Where the Mechanical Things Are


First, you have to blow on the vulture’s pelvis placed at the front of Flagellating Systems (2007); that slight vibration triggers Karen Carpenter’s dirgelike “Crescent Noon” and brings reedy steel arms and plastic cilia to clacking, skittering life. These delicate appendages are attached to orbs suspended from the ceiling, each made of fine wires, clear plastic housings, magnets, and other mechanical minutiae. As they rotate and quiver they conjure visions of microscopic, mindlessly voracious bacteria or, when the mind’s eye blinks, become cosmic chandeliers (one of the alternate soundtracks plays the immemorial snap, crackle, and pop of pulsars). Smith has degrees in biology, sculpture, and diesel mechanics, an educational hat trick that probably explains the tough edge underlying his delicate hybrids of nature and technology. A maple seed pod, trapped between two tiny beads on an extremely fine wire, spins like a maniacal helicopter in the current of an antique fan. A prisoner of art, it will never fulfill its destiny in the forest loam, but it does offer a sense of life’s outer limits.

Natalie Lanese

Collaged directly onto the wall, Lanese’s huge mural imagines warring camps of pro wrestlers and World War I–era soldiers against a landscape of abstract red chevrons and towering mountain peaks. The hundreds of figures cut from photographs perform various tasks—applying choke holds, flexing muscles, shouldering rifles—repeated in varying scales, and, like Henry Darger’s multiple tracings of little warrior girls, achieve a sense of receding perspective. Smaller works feature retro-cool interiors where a paper towel forms a rug under lettuce-leaf house plants and scantily clad blondes snuggle dark-skinned men—enigmatic narratives heightened by keen color clashes and jazzy textures.
Jack the Pelican, 487 Driggs Ave, Brooklyn, 646-644-6756. Through May 6.

Kevin Landers

For the last 17 years, Landers has taken his camera to New York’s streets, where he’s found widely varied inspiration: panhandlers’ ratty change cups, a sidewalk grate choked with cigarette butts and clotted gum, women insouciantly flashing crotches and breasts in parks and laundromats. In an increasingly homogenized city that shoves life’s messiness behind a smug facade of glass and steel, Landers’s tautly composed shot of a broom sweeping through brown sludge reveals the human stain in all its glory. Elizabeth Dee, 545 W 20th, 212-924-7545. Through May 7.

Melissa Pokorny

These assemblages mix sophisticated formalism with kitsch. Scraggly, fluorescent-yellow nets enclose rows of boxes collaged with pictures of bricks and flagstones, creating multilayered grids supporting such props as deer antlers, plastic melons, and life-size Scottie dog sculptures. Small plastic cups, half-filled with a translucent orange-yellow substance, perch precariously atop some pieces like forgotten urine samples, or perhaps the remains of a boisterous opening. Other work includes fragmented photos of garish pet-cemetery monuments, which combine with the homely aesthetic to evoke a wry melancholia. Front Room, 147 Roebling St, Brooklyn, 718-782-2556. Through May 20.

Julie Evans

These sumptuous little paintings lithely entwine dichotomies: East/West, pattern/depth, color/line, sensual/geometric. Evans’s images begin with a tool grown dusty in many a basement and attic—the Spirograph. She spins her everyman mandalas with a pencil and sometimes painstakingly fills them in with vibrant flower-petal colors. She has worked in Nepal and India, and blends their rich traditions of patterning with the amorphously scraped color fields familiar from postwar abstraction, against which her lush curves, beads, and necklaces of paint coalesce into the flora of wondrous dreams. Julie Saul, 535 W 22nd, 212-627-2410. Through May 5.

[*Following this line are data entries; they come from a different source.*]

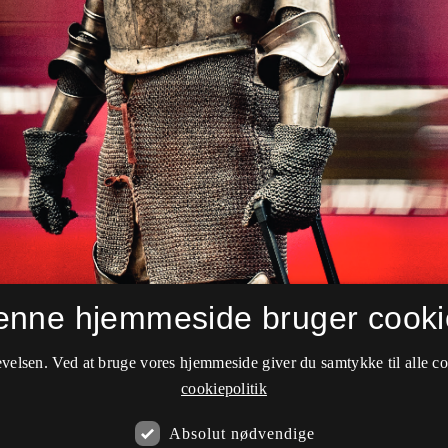
enne hjemmeside bruger cooki
velsen. Ved at bruge vores hjemmeside giver du samtykke til alle c
cookiepolitik
Absolut nødvendige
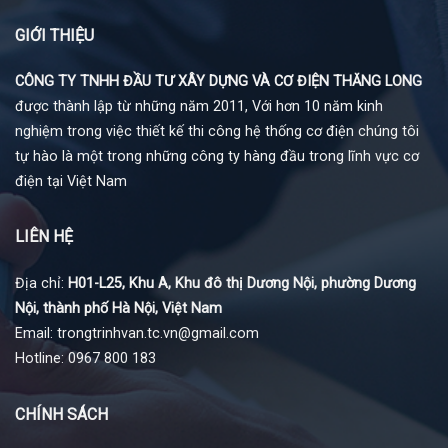
GIỚI THIỆU
CÔNG TY TNHH ĐẦU TƯ XÂY DỰNG VÀ CƠ ĐIỆN THĂNG LONG
được thành lập từ những năm 2011, Với hơn 10 năm kinh
nghiệm trong việc thiết kế thi công hệ thống cơ điện chúng tôi
tự hào là một trong những công ty hàng đầu trong lĩnh vực cơ
điện tại Việt Nam
LIÊN HỆ
Địa chỉ:
H01-L25, Khu A, Khu đô thị Dương Nội, phường Dương
Nội, thành phố Hà Nội, Việt Nam
Email: trongtrinhvan.tc.vn@gmail.com
Hotline: 0967 800 183
CHÍNH SÁCH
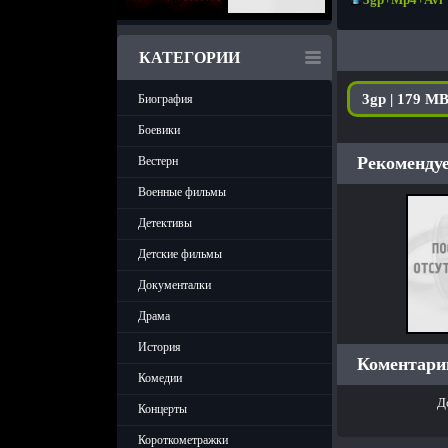
КАТЕГОРИИ
3gp | 179 M
Биография
Боевики
Рекомендуе
Вестерн
Военные фильмы
Детективы
Детские фильмы
Документалки
Драма
История
Коментарии
Комедии
Д
Концерты
Короткометражки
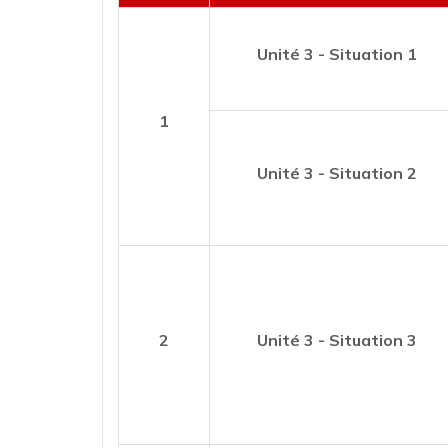
Unité 3 - Situation 1
1
Unité 3 - Situation 2
2
Unité 3 - Situation 3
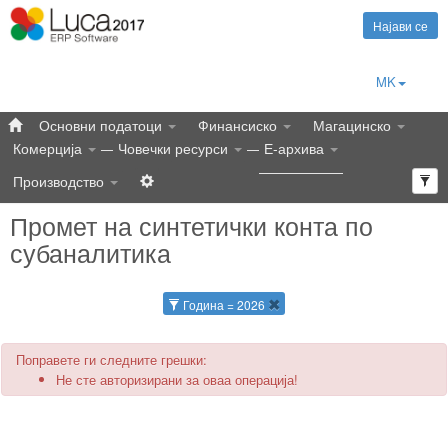
Најави се
MK
Основни податоци
Финансиско
Магацинско
Комерција
Човечки ресурси
Е-архива
Производство
Промет на синтетички конта по
субаналитика
Година = 2026
Поправете ги следните грешки:
Не сте авторизирани за оваа операција!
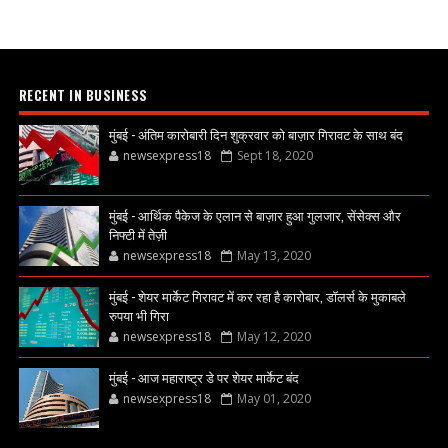
RECENT IN BUSINESS
मुंबई - अंतिम कारोबारी दिन शुक्रवार को बाज़ार गिरावट के साथ बंद
newsexpress18
Sept 18, 2020
मुंबई - आर्थिक पैकेज के एलान से बाज़ार हुआ गुलजार, सेंसेक्स और
निफ्टी में तेज़ी
newsexpress18
May 13, 2020
मुंबई - शेयर मार्केट गिरावट में कर रहा है कारोबार, डॉलर्स के मुकाबले
रुपया भी गिरा
newsexpress18
May 12, 2020
मुंबई - आज महाराष्ट्र डे पर शेयर मार्केट बंद
newsexpress18
May 01, 2020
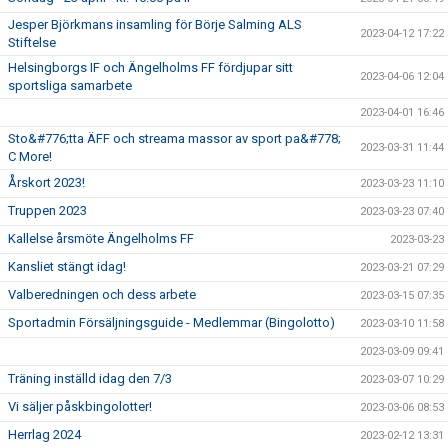
Jesper Björkmans insamling för Börje Salming ALS
2023-04-12 17:22
Stiftelse
Helsingborgs IF och Ängelholms FF fördjupar sitt
2023-04-06 12:04
sportsliga samarbete
2023-04-01 16:46
Sto&#776;tta ÄFF och streama massor av sport pa&#778;
2023-03-31 11:44
C More!
Årskort 2023!
2023-03-23 11:10
Truppen 2023
2023-03-23 07:40
Kallelse årsmöte Ängelholms FF
2023-03-23
Kansliet stängt idag!
2023-03-21 07:29
Valberedningen och dess arbete
2023-03-15 07:35
Sportadmin Försäljningsguide - Medlemmar (Bingolotto)
2023-03-10 11:58
2023-03-09 09:41
Träning inställd idag den 7/3
2023-03-07 10:29
Vi säljer påskbingolotter!
2023-03-06 08:53
Herrlag 2024
2023-02-12 13:31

Jill Freedman and Andrew Garn

Prior to the Disneyfication of Times Square (and before the laptop’s isolating, clammy glow), you went to 42nd Street to share porn with your fellow citizens. In the ’70s and ’80s, photographers Freedman and Garn documented the hardcore hijinks at the crossroads of the world. “We work six shows a night. . . . If I come every show I can’t wake up in the morning,” reads the testimonial caption under Garn’s nude portrait of Show World performers Diane and her beau Stix. In 1984, Freedman found a man on the street wearing a beret and holding a hand-lettered “Save Our Sleaze” sign. Whether capturing feminists marching against pornography (Freedman) or a preacher in a white suit Magic-Markered with his sermon (Garn), each artist discovered powerful compositions amid the Naked City’s 8 million stories. A.M. Richard, 328 Berry St, Brooklyn, 917-570-1476. Through May 20.